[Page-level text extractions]
BEGIN

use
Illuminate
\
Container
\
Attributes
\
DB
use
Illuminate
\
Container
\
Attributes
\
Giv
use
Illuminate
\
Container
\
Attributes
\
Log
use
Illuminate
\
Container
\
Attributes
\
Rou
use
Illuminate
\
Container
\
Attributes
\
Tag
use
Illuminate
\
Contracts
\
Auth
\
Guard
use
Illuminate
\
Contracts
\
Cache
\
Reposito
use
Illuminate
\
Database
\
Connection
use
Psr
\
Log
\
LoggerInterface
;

END

So that nothing is lost, write out each record exactly as it appears above.

use
Illuminate
\
Container
\
Attributes
\
DB
use
Illuminate
\
Container
\
Attributes
\
Giv
use
Illuminate
\
Container
\
Attributes
\
Log
use
Illuminate
\
Container
\
Attributes
\
Rou
use
Illuminate
\
Container
\
Attributes
\
Tag
use
Illuminate
\
Contracts
\
Auth
\
Guard
use
Illuminate
\
Contracts
\
Cache
\
Reposito
use
Illuminate
\
Database
\
Connection
use
Psr
\
Log
\
LoggerInterface
;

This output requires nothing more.